Crítica/ O Futuro Por Metade
Do lugar da ética de onde se olha o mundo |
O
Futuro Por Metade, que tem por aposto Variações Cênicas Sobre uma Mesma Conferência, e que está em cartaz
no Teatro Ziembinski, se explica e justifica pelo poético e algo intrigante
título, e se didatiza pelo subtítulo. Neste espetáculo dirigido em segmentos,
orquestrados por André Paes Leme, Alexandre Mello, Oscar Saraiva e Vitor Lemos,
o ponto de partida foi conferência proferida em Maputo pelo escritor Mia Couto
e que desencadeiou questão de identidade: “um futuro que exclui o outro é um
futuro pela metade”. Aos quatro diretores foi proposto pelas duas atrizes,
Helena Varvaki e Julia Morales, “desdobramentos cênicos” para a palestra de
Couto, roteirizados através de decálogo que deveria conter ítens determinados a
serem observados pelos diretores. Desta formalização, que viveu mais ativamente
na sala de ensaios do que no espaço teatral público (afinal estas informações
são comunicadas à plateia, sumariamente, antes do início, e precisam ser
consultadas no bem confeccionado e ilustrativo programa), sintetiza-se a essência
da proposta: “é fácil, embora vá se tornando raro, ser solidário com os outros.

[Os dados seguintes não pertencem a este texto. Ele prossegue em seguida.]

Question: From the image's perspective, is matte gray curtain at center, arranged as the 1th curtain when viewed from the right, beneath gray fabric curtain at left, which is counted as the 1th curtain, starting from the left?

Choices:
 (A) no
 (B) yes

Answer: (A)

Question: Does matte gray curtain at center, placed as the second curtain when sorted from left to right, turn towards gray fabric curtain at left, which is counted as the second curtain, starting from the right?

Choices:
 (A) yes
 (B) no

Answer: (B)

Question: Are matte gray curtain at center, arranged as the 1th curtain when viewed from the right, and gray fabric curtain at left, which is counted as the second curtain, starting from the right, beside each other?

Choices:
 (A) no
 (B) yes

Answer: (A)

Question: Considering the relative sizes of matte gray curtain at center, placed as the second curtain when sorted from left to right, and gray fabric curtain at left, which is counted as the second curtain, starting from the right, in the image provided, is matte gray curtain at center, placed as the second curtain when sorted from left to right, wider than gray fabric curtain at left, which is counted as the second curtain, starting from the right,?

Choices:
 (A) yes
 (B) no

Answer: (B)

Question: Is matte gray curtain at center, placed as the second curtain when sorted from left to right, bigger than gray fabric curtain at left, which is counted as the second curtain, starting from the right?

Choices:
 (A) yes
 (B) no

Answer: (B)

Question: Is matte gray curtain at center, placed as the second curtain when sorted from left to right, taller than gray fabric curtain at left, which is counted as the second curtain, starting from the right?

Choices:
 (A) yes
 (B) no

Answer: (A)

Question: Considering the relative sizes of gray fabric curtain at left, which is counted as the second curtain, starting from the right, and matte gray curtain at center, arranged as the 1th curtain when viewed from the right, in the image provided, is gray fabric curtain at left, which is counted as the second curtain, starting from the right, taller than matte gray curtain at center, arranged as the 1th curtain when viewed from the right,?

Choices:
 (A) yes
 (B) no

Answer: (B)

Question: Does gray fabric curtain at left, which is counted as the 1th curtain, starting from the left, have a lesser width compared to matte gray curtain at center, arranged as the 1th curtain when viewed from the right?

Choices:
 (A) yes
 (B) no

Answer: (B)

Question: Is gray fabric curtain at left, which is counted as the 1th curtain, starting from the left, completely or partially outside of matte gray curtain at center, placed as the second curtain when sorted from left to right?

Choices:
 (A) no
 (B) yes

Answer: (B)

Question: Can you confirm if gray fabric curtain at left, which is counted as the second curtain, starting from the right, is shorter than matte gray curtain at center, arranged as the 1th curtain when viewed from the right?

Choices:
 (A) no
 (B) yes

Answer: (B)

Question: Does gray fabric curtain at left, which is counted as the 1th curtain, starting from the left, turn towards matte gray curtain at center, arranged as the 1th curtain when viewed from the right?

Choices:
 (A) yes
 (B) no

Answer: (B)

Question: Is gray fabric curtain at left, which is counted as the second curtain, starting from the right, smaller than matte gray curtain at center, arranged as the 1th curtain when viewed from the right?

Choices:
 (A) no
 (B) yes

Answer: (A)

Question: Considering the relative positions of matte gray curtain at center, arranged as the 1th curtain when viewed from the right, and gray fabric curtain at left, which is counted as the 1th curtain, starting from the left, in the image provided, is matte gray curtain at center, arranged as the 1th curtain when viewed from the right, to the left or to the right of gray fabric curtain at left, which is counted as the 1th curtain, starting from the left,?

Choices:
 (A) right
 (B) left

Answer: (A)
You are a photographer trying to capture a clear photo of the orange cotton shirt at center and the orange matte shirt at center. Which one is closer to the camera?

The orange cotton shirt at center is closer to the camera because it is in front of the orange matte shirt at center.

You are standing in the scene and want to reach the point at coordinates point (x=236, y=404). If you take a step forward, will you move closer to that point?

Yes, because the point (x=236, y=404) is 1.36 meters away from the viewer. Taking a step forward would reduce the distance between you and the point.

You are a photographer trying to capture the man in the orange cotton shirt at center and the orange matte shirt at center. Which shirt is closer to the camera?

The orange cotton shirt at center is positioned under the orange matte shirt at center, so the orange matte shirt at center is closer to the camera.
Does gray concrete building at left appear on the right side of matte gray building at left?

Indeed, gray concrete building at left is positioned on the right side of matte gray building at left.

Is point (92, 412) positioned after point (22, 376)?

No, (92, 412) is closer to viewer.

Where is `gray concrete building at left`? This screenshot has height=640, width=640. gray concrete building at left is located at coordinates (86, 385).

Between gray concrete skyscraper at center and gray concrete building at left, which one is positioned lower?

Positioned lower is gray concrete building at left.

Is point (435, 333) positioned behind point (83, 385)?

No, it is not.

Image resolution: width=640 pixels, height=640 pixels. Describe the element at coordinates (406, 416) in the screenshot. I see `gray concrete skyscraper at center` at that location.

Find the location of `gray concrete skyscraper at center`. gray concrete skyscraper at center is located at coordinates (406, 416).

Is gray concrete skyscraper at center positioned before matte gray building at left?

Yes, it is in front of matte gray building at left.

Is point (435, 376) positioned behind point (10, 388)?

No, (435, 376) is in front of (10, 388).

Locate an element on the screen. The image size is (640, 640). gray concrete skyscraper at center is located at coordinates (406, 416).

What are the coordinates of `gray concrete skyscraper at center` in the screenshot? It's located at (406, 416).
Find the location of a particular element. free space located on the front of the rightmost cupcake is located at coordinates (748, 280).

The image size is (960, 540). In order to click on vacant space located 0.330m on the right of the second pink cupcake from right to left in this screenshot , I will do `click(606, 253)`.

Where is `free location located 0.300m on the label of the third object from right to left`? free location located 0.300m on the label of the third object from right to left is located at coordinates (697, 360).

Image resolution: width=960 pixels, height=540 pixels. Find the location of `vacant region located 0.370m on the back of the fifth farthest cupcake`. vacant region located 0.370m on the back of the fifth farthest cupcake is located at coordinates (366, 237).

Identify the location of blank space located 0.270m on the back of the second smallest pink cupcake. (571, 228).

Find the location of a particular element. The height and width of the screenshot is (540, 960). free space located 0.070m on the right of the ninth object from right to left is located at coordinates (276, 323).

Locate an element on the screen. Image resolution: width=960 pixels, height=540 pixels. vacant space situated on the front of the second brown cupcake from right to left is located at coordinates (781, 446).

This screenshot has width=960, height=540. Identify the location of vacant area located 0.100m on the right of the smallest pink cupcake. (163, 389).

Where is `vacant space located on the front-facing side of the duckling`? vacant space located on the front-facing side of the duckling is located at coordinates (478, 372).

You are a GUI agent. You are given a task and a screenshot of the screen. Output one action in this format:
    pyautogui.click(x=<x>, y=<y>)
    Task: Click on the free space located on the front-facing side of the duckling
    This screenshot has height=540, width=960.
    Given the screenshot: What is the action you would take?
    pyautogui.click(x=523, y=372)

Difícil é sermos os outros.” A
excessiva fragmentação na construção do espetáculo, as múltiplas vias
expressivas que adota e as bases conceituais sobre as quais se fundamenta
delimitam, prazeirosa e arduamente, a sua fruicão. Numa linha mais
comunicativa, que no entanto não se desvia do centro da encenação, há o quadro
da incomunicabilidade da burocracia universalizando as línguas. Na mesma
frequência, se inclui a partida que expõe no adeus toda a convivência. O que
ressalta da montagem é a integridade do que se pretende dizer, da honestidade que se intenta estabelecer
com a vinculação límpida do lugar da ética de onde se olha para o mundo. São
esses propósitos, mais do que questões técnicas, que emergem do palco, com
reflexos na atuação de Helena Warvaki e Julia Morales, dupla afinada e afiada,
que demonstra a inteireza de como vivenciou um processo de criação.

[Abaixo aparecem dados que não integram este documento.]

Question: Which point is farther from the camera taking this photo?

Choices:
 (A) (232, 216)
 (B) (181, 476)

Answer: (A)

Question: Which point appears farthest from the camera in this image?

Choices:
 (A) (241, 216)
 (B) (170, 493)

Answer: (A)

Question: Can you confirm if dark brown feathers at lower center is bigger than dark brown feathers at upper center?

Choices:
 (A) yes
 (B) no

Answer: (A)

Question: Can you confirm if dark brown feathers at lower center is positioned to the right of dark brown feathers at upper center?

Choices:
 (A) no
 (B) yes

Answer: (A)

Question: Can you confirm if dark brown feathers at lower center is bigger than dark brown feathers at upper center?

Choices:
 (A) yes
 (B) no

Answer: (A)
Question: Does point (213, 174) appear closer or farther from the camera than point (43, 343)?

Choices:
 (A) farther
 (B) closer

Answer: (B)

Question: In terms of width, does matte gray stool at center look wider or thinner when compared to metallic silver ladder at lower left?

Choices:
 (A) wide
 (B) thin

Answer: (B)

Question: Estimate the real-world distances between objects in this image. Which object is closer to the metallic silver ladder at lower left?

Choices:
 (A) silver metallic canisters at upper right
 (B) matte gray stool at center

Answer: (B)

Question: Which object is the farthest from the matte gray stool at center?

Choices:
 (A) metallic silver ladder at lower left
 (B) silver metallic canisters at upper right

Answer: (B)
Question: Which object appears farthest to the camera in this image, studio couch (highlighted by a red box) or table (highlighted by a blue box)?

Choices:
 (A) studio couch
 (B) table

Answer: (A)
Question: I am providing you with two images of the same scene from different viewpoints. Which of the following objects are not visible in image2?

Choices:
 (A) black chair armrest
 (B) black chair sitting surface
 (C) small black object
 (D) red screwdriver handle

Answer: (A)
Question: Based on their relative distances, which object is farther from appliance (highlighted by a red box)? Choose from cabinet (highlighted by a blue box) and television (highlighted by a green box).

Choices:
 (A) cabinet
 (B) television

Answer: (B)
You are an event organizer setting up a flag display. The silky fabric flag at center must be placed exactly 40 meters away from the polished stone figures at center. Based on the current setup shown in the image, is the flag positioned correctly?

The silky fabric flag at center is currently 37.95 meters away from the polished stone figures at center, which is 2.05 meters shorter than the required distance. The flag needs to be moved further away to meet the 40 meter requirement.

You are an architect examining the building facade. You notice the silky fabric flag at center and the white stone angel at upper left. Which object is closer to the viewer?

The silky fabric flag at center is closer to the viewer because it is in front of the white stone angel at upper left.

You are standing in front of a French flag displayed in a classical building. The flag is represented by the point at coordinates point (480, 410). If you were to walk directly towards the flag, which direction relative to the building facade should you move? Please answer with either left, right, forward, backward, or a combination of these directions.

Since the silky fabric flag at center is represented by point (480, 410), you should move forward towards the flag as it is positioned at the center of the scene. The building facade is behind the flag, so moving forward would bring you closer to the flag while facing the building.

Crítica/ Bette Davis e a Máquina de Coca Cola
Esquetes que dão saudades de Artur Azevedo |
A
idéia inicial de Bette Davis e a Máquina
de Coca-Cola, em cartaz no Teatro Dulcina, é de Jô Bilac, autor que estorou há pouco mais de três
temporadas, e lança seus textos com a frequência de, pelo menos, dois ao ano.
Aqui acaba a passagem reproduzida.